FA signaling in cartilage. Integrins are transmembrane proteins connecting chemical and mechanical stimuli between the outside ECMs and inside of chondrocytes. The integrin-mediated signaling pathway is critical for osteoarthritis (OA) development. Peptides and fibronectin fragments containing the RGD cell binding sequence can bind to integrins and other the FA proteins which promotes expression of a number of pro-inflammatory mediators and matrix degrading enzymes. The combined effects of increased ligands as a result of cartilage damage may enable cells within OA joints to elicit pathogenic responses, and thereby drive the progression of OA. In response to integrin activation, PYK2 and/or FAK are recruited to a signaling complex that consists of Src, paxillin, vinculin, talin and kindlin, which result in activation of PI3K and/or MAPK that may lead to cell adhesion and migration.

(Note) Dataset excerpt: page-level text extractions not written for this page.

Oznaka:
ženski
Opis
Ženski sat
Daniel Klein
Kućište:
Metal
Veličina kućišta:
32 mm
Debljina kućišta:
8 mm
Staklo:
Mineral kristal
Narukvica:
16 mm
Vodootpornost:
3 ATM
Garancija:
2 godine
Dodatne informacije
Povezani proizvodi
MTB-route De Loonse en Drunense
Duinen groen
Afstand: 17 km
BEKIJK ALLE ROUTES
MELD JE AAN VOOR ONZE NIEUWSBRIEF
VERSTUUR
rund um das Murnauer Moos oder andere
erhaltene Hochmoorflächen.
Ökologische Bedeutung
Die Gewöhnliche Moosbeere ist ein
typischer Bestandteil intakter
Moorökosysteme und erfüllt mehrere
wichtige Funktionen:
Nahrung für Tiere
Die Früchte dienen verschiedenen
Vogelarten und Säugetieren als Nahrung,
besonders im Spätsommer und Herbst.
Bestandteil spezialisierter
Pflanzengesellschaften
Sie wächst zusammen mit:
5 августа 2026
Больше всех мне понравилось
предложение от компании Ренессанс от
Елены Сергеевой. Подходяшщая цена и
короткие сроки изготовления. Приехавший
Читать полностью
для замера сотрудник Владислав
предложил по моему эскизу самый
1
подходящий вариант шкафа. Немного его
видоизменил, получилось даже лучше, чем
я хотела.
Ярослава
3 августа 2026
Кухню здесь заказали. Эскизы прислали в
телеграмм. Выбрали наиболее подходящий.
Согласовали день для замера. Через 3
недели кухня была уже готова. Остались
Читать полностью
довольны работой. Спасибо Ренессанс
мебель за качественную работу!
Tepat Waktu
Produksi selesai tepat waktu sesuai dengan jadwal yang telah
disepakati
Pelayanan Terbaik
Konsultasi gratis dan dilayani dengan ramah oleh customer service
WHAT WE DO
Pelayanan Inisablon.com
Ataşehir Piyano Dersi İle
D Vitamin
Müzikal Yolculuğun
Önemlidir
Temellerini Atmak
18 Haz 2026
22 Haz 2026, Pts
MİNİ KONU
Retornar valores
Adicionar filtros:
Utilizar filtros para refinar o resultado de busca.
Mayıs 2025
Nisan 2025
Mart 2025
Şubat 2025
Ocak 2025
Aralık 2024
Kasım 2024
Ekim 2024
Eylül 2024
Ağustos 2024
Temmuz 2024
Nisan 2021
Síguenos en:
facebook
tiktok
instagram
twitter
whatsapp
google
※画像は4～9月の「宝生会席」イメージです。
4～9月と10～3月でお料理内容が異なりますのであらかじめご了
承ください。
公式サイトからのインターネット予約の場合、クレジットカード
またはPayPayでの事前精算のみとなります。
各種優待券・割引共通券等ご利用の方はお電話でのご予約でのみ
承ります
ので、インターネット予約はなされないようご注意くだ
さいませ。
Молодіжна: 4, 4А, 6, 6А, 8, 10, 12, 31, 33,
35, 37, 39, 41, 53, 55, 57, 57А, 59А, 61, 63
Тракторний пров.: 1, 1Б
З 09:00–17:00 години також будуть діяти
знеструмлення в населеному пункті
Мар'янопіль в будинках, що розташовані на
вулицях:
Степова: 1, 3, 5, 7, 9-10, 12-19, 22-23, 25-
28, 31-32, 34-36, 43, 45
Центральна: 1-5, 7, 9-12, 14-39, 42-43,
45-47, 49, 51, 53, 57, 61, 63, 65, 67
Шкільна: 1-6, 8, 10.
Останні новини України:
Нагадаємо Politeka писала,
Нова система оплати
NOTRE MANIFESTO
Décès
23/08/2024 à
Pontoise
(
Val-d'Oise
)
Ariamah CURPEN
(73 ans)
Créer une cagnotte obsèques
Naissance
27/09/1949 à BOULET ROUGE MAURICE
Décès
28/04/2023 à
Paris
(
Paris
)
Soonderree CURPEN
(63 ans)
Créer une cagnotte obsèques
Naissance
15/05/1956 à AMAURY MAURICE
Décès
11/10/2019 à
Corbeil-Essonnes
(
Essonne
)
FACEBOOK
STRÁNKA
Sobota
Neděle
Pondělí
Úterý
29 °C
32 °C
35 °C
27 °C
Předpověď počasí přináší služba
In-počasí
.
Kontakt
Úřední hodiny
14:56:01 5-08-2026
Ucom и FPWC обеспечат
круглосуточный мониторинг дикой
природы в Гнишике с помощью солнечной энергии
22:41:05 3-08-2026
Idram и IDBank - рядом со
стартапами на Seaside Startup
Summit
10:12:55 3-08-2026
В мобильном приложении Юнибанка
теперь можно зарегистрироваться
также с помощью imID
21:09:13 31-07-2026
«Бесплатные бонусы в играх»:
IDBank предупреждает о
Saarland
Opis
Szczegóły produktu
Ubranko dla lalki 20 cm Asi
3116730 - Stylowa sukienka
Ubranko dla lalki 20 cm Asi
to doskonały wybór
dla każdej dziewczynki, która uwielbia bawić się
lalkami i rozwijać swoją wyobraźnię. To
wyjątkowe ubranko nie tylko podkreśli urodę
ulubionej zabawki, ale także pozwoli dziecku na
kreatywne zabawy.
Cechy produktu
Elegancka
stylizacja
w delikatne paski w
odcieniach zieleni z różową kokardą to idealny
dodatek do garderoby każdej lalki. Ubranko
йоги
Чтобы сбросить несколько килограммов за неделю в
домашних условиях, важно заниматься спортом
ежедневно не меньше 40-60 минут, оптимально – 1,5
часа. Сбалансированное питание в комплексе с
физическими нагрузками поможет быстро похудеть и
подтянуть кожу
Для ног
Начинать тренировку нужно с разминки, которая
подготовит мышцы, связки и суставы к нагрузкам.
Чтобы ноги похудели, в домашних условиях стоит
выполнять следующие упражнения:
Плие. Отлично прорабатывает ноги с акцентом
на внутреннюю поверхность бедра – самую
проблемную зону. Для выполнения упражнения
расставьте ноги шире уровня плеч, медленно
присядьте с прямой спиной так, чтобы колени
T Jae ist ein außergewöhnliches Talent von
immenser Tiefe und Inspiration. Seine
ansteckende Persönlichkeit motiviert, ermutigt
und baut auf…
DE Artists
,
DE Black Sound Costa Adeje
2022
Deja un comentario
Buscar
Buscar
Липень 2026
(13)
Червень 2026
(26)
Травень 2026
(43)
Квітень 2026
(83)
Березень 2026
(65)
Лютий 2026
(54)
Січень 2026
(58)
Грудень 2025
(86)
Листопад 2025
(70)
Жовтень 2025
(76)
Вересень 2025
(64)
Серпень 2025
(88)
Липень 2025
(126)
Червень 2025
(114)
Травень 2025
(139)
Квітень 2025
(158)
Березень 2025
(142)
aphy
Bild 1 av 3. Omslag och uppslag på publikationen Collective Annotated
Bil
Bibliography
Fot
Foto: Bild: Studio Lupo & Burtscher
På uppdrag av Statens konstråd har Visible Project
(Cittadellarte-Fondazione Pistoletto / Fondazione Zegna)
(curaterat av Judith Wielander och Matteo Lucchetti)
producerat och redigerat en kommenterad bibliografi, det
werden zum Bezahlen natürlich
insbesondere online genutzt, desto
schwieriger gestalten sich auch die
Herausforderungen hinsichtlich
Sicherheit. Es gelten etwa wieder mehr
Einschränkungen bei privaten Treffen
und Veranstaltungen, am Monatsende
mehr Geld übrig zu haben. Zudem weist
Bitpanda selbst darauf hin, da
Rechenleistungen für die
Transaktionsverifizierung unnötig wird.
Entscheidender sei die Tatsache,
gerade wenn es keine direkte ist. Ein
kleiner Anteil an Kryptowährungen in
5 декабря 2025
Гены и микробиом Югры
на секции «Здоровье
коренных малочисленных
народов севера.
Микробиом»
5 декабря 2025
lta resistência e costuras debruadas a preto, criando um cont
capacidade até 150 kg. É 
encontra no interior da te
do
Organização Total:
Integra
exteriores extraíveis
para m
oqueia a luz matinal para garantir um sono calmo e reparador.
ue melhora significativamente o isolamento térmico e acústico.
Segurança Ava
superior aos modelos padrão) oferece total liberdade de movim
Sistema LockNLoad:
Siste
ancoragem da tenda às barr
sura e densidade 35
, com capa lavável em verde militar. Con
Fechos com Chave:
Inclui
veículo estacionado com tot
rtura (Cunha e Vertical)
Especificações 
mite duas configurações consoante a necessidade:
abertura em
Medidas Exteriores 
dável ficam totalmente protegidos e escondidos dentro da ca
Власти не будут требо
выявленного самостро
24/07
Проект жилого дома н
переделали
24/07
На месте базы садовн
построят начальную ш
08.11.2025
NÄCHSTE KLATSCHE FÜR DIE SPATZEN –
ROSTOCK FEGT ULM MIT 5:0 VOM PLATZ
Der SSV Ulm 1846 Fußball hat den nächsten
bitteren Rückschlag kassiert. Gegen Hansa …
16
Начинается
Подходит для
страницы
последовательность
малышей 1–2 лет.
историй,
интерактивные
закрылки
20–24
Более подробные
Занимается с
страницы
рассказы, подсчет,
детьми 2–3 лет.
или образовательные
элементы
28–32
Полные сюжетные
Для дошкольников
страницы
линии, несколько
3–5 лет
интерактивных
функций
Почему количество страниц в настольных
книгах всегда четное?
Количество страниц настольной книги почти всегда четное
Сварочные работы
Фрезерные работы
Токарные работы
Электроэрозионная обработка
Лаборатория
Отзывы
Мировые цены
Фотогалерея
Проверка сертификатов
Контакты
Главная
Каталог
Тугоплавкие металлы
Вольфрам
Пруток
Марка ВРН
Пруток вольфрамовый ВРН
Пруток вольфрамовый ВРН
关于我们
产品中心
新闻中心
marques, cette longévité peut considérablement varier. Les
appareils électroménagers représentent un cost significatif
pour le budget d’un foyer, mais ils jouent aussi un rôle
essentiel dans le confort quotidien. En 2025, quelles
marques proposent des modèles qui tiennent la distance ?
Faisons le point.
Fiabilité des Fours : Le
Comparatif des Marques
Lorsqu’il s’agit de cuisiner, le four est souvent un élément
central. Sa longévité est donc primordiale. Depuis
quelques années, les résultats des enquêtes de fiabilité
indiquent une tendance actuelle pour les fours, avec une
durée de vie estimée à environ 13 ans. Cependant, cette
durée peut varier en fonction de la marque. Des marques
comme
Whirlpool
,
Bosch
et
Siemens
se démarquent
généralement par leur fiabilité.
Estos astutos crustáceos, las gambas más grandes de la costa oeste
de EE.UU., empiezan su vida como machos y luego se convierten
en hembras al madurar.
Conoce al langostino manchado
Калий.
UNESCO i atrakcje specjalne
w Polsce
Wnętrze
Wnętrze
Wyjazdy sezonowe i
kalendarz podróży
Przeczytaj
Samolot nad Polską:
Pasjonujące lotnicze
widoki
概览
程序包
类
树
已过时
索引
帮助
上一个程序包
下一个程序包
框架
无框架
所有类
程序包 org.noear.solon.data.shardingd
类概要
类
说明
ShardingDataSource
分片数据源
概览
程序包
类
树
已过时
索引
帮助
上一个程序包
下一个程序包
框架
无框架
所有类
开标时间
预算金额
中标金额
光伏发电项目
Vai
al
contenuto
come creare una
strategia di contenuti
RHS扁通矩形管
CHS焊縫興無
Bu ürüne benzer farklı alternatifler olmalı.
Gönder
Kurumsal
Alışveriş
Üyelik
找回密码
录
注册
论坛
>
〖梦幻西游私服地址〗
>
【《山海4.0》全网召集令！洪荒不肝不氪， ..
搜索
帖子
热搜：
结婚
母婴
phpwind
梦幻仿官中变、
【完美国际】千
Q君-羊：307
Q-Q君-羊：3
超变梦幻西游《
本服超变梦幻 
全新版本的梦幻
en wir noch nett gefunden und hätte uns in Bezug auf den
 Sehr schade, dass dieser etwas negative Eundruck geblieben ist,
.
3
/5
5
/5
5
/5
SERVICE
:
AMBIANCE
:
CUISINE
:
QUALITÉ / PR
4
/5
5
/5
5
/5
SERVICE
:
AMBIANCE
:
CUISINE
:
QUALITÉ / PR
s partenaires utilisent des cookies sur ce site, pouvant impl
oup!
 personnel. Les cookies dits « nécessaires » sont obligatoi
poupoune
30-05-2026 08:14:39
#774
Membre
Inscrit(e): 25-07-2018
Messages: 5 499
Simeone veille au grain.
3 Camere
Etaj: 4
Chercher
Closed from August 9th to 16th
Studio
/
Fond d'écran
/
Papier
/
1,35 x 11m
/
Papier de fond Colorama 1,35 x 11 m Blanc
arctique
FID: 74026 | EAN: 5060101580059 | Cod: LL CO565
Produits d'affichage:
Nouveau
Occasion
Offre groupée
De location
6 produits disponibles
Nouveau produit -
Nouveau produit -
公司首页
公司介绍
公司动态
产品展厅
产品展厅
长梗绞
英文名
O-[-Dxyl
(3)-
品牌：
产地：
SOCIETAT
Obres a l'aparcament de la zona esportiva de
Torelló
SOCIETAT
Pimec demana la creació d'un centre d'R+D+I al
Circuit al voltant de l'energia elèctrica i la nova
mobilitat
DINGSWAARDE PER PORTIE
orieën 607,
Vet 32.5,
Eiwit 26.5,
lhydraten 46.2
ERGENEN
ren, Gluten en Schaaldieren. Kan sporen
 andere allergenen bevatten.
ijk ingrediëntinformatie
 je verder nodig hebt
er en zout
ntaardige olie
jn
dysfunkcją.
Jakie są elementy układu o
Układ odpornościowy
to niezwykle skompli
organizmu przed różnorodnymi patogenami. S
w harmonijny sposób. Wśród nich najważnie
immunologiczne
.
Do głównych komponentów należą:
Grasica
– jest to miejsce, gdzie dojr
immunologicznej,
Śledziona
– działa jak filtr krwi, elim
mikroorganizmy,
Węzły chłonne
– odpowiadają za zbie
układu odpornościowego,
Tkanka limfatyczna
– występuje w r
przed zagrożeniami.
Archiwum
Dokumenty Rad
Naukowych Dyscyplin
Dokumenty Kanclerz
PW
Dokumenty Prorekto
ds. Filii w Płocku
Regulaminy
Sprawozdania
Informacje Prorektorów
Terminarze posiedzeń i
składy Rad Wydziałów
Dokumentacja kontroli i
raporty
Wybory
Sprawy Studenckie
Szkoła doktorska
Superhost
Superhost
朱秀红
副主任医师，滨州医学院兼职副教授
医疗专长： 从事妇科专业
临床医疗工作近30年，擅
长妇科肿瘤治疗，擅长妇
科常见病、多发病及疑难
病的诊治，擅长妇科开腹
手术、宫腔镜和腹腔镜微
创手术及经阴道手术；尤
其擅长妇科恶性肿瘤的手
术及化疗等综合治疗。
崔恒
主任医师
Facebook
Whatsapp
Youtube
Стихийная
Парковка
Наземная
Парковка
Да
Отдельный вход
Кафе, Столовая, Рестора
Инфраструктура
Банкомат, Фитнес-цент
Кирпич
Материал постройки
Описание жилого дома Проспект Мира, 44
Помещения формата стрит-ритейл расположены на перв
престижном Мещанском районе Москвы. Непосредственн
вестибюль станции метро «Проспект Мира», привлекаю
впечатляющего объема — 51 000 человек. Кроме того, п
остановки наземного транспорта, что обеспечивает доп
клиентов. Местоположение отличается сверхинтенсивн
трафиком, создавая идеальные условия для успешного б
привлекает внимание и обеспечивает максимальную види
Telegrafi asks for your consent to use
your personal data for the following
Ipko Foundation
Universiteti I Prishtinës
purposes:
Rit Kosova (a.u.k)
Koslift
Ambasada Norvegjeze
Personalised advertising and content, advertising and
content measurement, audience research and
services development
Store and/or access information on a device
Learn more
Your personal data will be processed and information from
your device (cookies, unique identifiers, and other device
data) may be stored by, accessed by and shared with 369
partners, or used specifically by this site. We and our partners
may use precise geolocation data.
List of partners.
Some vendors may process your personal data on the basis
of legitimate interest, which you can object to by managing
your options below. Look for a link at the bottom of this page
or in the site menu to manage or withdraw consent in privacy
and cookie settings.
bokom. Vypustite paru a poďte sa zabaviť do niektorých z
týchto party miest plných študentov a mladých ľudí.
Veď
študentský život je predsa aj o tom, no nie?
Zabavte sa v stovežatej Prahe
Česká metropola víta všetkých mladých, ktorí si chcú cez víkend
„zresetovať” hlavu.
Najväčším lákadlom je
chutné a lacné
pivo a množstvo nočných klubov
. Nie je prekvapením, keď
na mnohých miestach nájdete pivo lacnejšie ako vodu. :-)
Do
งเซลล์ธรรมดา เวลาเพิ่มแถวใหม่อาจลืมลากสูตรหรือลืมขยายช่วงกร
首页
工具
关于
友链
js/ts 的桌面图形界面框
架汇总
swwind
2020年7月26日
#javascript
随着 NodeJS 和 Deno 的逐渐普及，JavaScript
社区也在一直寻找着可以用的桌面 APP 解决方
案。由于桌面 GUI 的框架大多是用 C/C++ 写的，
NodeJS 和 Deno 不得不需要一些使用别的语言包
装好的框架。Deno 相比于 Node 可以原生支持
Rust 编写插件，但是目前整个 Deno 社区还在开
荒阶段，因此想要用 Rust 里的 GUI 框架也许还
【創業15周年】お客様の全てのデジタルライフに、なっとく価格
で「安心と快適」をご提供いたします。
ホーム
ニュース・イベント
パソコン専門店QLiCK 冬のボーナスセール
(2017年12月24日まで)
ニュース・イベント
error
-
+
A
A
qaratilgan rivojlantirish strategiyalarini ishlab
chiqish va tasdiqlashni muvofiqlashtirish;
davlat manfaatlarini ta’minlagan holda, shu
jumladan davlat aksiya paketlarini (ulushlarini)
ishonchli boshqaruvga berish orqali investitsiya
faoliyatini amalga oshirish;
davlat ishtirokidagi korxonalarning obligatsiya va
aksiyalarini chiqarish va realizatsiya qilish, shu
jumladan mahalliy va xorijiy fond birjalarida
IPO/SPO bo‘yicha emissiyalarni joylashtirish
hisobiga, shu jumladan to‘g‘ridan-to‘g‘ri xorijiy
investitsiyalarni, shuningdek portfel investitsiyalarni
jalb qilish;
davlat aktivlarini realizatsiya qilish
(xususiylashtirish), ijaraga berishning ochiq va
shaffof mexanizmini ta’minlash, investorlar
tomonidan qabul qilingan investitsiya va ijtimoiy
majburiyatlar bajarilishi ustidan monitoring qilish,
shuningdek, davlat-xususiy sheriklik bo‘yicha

Further, development of OA may result from chronic signaling of inflammatory, catabolic, and hypertrophic molecules as well as other integrin effectors as a result of the increased levels of both ligand and receptor components following joint injury. Furthermore, kindlin-2 is related to mitochondrial oxidative stress and chondrocyte catabolism. In addition, kindlin-2 serves as a major controlling factor in the regulation of the chondrogenesis during prenatal and postnatal skeletal development by regulating TGF-β signalling and Sox 9 expression.

Figure 4

FA proteins in intervertebral disc (IVD). (A) In human IVDs, integrin subunits can be divided into five groups: high expression group (red), low expression group (grey), controversial expression group (brown), no expression group (white) and expression unexplored group (blue). (B) In IVDs, abnormal mechanical stress can excessively activate (α5β1, αvβ6) or decrease (β1, kindlin-2) FA proteins, and regulate TGF-β/CCN2, ERK1/2, Hippo–YAP/TAZ and Nlrp3 pathways to disturb IVD homeostasis; while appropriate mechanical stress can increase FA proteins (α1, α2, β1), and regulate PI3K/AKT, PLC-γ1 and Hippo–YAP/TAZ pathways to maintain IVD homeostasis.